There's a new frontline on the battlefield between the two baddest armies of environmental change—global warming and biodiversity loss. The question is whether or not to relocate endangered species to ecosystems they've never inhabited in order to save them from the real or predicted loss of their natural ecosystems from climate change.
The potential for problems is scary. There's a term for what happens when species set up house in the wrong ecosystem: biological invasion. One of the primary causes of the current extinction crisis around the world is biological invasion. An exotic species comes in and wipe out a native species. I wrote about this in Listen to the Lionfish in MoJo a couple of years back.
A conservation strategy involving the translocation of species to novel ecosystems in anticipation of range shifts forced by climate change, managed relocation (MR) has divided many ecologists and conservationists, mostly because of concerns about the potential invasion risk of the relocated species in their new environments.
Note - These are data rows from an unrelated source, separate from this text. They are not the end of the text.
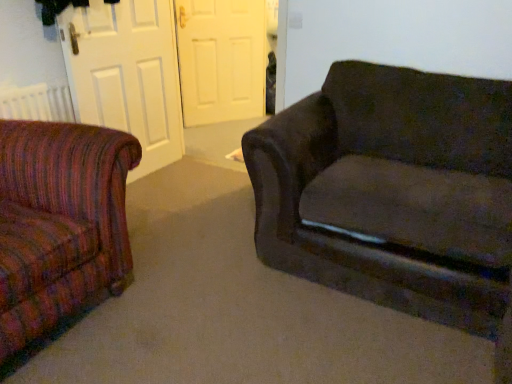 At what (x,y) coordinates should I click in order to perform the action: click on vacant space underneath dark fabric couch at right (from a real-world perspective). Please return your answer as a coordinate pair (x, y). Looking at the image, I should click on (345, 326). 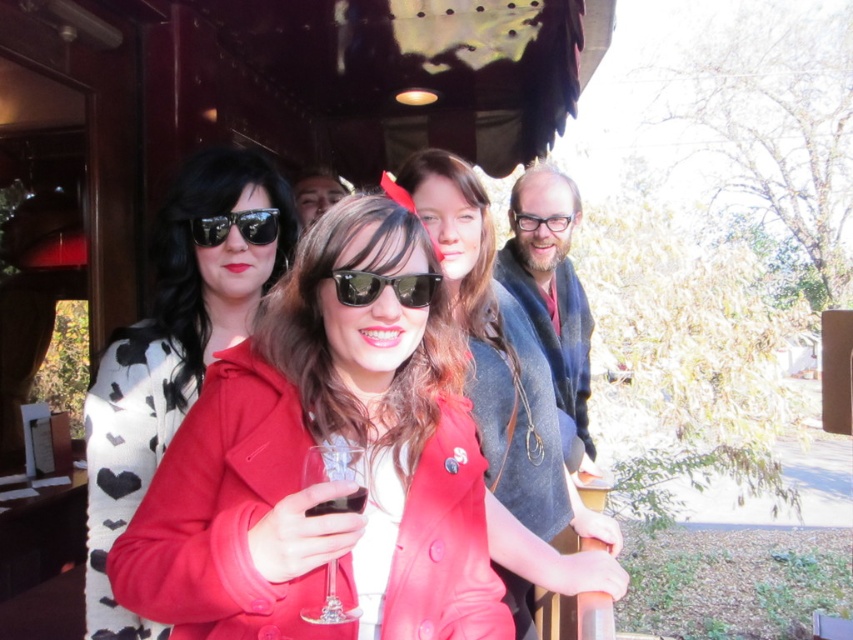 Looking at this image, you are a photographer standing 1.5 meters away from the subject. You want to take a closeup shot of the matte black sunglasses at left without moving closer. Is it possible?

The matte black sunglasses at left is 1.51 meters away from the viewer. Since you are already 1.5 meters away, you cannot move closer to take the closeup shot without exceeding your current distance.

You are a photographer trying to capture a candid shot of the matte red coat at center without including the matte black sunglasses at left in the frame. Based on their positions, is this possible?

The matte black sunglasses at left is to the left of the matte red coat at center, so if you position yourself to the right side of the matte red coat at center and frame the shot to exclude the left side, you can capture the matte red coat at center without including the matte black sunglasses at left. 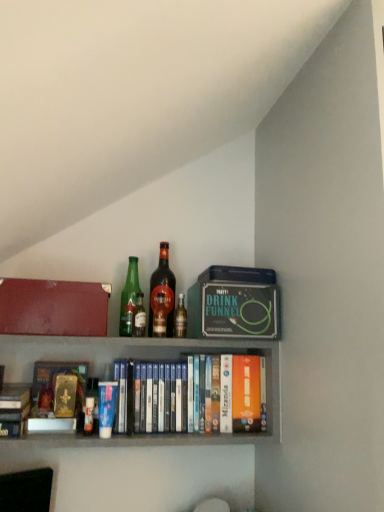 Question: In terms of size, does blue matte paperback book at lower left, which is the second paperback book from back to front, appear bigger or smaller than green glass bottle at center, which is the 2th bottle in left-to-right order?

Choices:
 (A) big
 (B) small

Answer: (A)

Question: In the image, is blue matte paperback book at lower left, the second paperback book viewed from the right, positioned in front of or behind green glass bottle at center, the third bottle positioned from the right?

Choices:
 (A) behind
 (B) front

Answer: (B)

Question: Estimate the real-world distances between objects in this image. Which object is farther from the matte black drink funnel at upper center, the second paperback book from the front?

Choices:
 (A) matte red box at upper left
 (B) translucent glass bottle at center, the first bottle when ordered from right to left
 (C) brown glass bottle at center, acting as the 3th bottle starting from the left
 (D) wooden books at center
 (E) green glass bottle at center, arranged as the 4th bottle when viewed from the right

Answer: (A)

Question: Which is nearer to the green glass bottle at center, the third bottle positioned from the right?

Choices:
 (A) brown glass bottle at center, the 2th bottle in the right-to-left sequence
 (B) wooden books at center
 (C) matte black drink funnel at upper center, which is counted as the 1th paperback book, starting from the top
 (D) blue matte paperback book at lower left, positioned as the 2th paperback book in top-to-bottom order
 (E) green glass bottle at center, which is the first bottle in left-to-right order

Answer: (E) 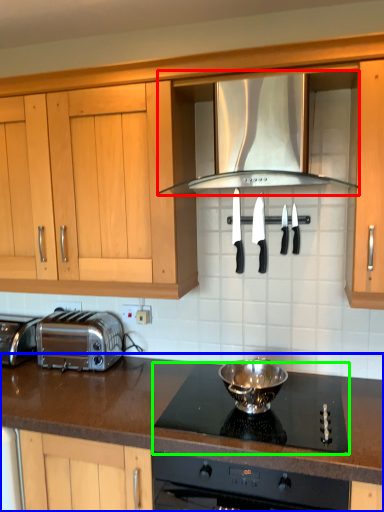 Question: Which is farther away from exhaust hood (highlighted by a red box)? countertop (highlighted by a blue box) or gas stove (highlighted by a green box)?

Choices:
 (A) countertop
 (B) gas stove

Answer: (A) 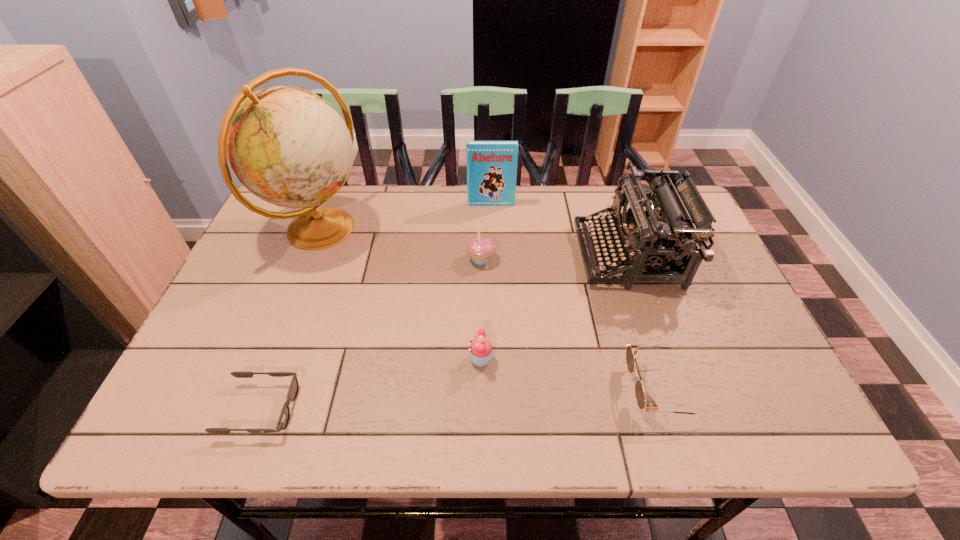 The width and height of the screenshot is (960, 540). I want to click on the tallest object, so click(x=288, y=146).

Where is `book`? The height and width of the screenshot is (540, 960). book is located at coordinates click(x=491, y=165).

Image resolution: width=960 pixels, height=540 pixels. Identify the location of typewriter. (651, 238).

Image resolution: width=960 pixels, height=540 pixels. In order to click on the farther cupcake in this screenshot , I will do `click(480, 248)`.

The image size is (960, 540). Find the location of `the fourth shortest object`. the fourth shortest object is located at coordinates (480, 248).

I want to click on the shorter cupcake, so click(480, 352).

This screenshot has width=960, height=540. I want to click on the right sunglasses, so click(x=631, y=350).

What are the coordinates of `the shorter sunglasses` in the screenshot? It's located at (283, 420).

The authors cite an important 2004 paper in Nature, Extinction risk from climate change, which predicts up to 35 percent of Earth's species could be en route to extinction as a result of climate change. Nevertheless, argue Minteer and Collins, the ways we've fought extinction in the past won't help species teetering on the edge in a rapidly warming climate.
[A]s the plight of the polar bear illustrates, climate change is forcing us to rethink what it means to save a species in the 21st century. If climate change continues unabated and as rapidly as a few models predict, saving at least some species will require solutions more radical than creating parks and shielding endangered species from bullets, bulldozers, and oil spills: It will require moving them.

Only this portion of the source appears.